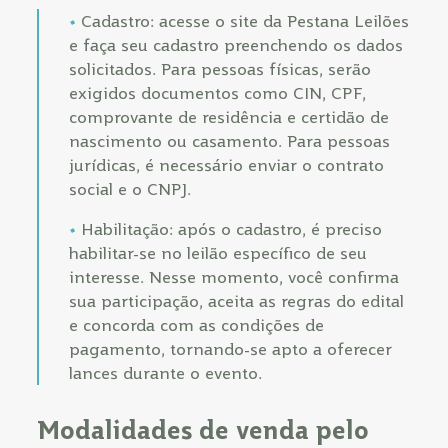
Cadastro: acesse o site da Pestana Leilões
e faça seu cadastro preenchendo os dados
solicitados. Para pessoas físicas, serão
exigidos documentos como CIN, CPF,
comprovante de residência e certidão de
nascimento ou casamento. Para pessoas
jurídicas, é necessário enviar o contrato
social e o CNPJ.
Habilitação: após o cadastro, é preciso
habilitar-se no leilão específico de seu
interesse. Nesse momento, você confirma
sua participação, aceita as regras do edital
e concorda com as condições de
pagamento, tornando-se apto a oferecer
lances durante o evento.
Modalidades de venda pelo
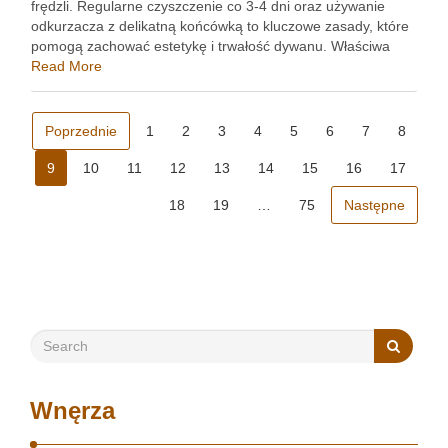
frędzli. Regularne czyszczenie co 3-4 dni oraz używanie
odkurzacza z delikatną końcówką to kluczowe zasady, które
pomogą zachować estetykę i trwałość dywanu. Właściwa
pielęgnacja nie tylko przedłuża żywotność dywanu, ale także
Read More
wpływa na jego wygląd. …
Poprzednie
1
2
3
4
5
6
7
8
9
10
11
12
13
14
15
16
17
18
19
…
75
Następne
Wnęrza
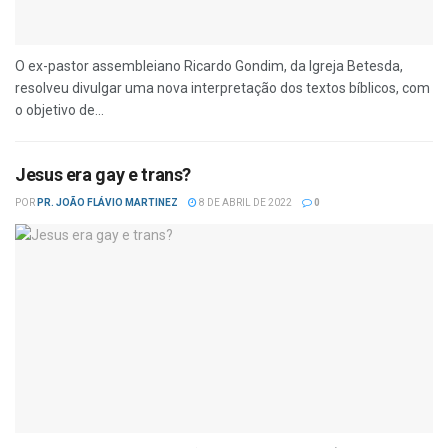
O ex-pastor assembleiano Ricardo Gondim, da Igreja Betesda,
resolveu divulgar uma nova interpretação dos textos bíblicos, com
o objetivo de...
Jesus era gay e trans?
POR
PR. JOÃO FLÁVIO MARTINEZ
8 DE ABRIL DE 2022
0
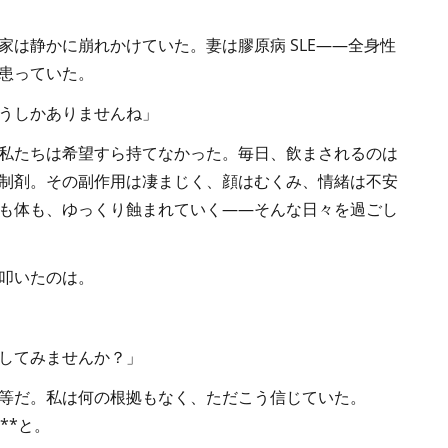
家は静かに崩れかけていた。妻は膠原病 SLE――全身性
患っていた。
うしかありませんね」
私たちは希望すら持てなかった。毎日、飲まされるのは
制剤。その副作用は凄まじく、顔はむくみ、情緒は不安
も体も、ゆっくり蝕まれていく――そんな日々を過ごし
叩いたのは。
してみませんか？」
等だ。私は何の根拠もなく、ただこう信じていた。
**と。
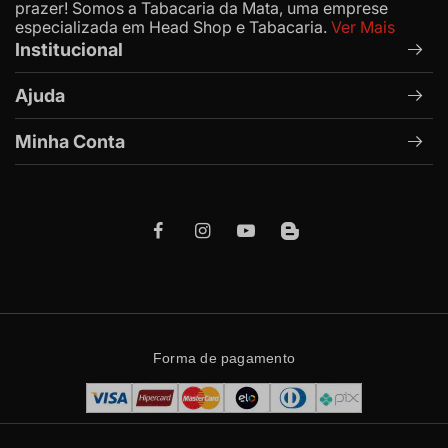
prazer! Somos a Tabacaria da Mata, uma emprese
especializada em Head Shop e Tabacaria.
Ver Mais
Institucional
Ajuda
Minha Conta
Forma de pagamento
○ ○ ○ ○ ○ ○ ○
**WORK REQUIRED**
Reproduce every line above exactly as written, omitting the images.

**EXERCISE SOLUTION**
Cadastro: acesse o site da Pestana Leilões
e faça seu cadastro preenchendo os dados
solicitados. Para pessoas físicas, serão
exigidos documentos como CIN, CPF,
comprovante de residência e certidão de
nascimento ou casamento. Para pessoas
jurídicas, é necessário enviar o contrato
social e o CNPJ.
Habilitação: após o cadastro, é preciso
habilitar-se no leilão específico de seu
interesse. Nesse momento, você confirma
sua participação, aceita as regras do edital
e concorda com as condições de
pagamento, tornando-se apto a oferecer
lances durante o evento.
Modalidades de venda pelo
frędzli. Regularne czyszczenie co 3-4 dni oraz używanie
odkurzacza z delikatną końcówką to kluczowe zasady, które
pomogą zachować estetykę i trwałość dywanu. Właściwa
pielęgnacja nie tylko przedłuża żywotność dywanu, ale także
Read More
wpływa na jego wygląd. …
Poprzednie
1
2
3
4
5
6
7
8
9
10
11
12
13
14
15
16
17
18
19
…
75
Następne
Wnęrza
O ex-pastor assembleiano Ricardo Gondim, da Igreja Betesda,
resolveu divulgar uma nova interpretação dos textos bíblicos, com
o objetivo de...
Jesus era gay e trans?
POR
PR. JOÃO FLÁVIO MARTINEZ
8 DE ABRIL DE 2022
0
家は静かに崩れかけていた。妻は膠原病 SLE――全身性
患っていた。
うしかありませんね」
私たちは希望すら持てなかった。毎日、飲まされるのは
制剤。その副作用は凄まじく、顔はむくみ、情緒は不安
も体も、ゆっくり蝕まれていく――そんな日々を過ごし
叩いたのは。
してみませんか？」
等だ。私は何の根拠もなく、ただこう信じていた。
**と。
prazer! Somos a Tabacaria da Mata, uma emprese
especializada em Head Shop e Tabacaria.
Ver Mais
Institucional
Ajuda
Minha Conta
Forma de pagamento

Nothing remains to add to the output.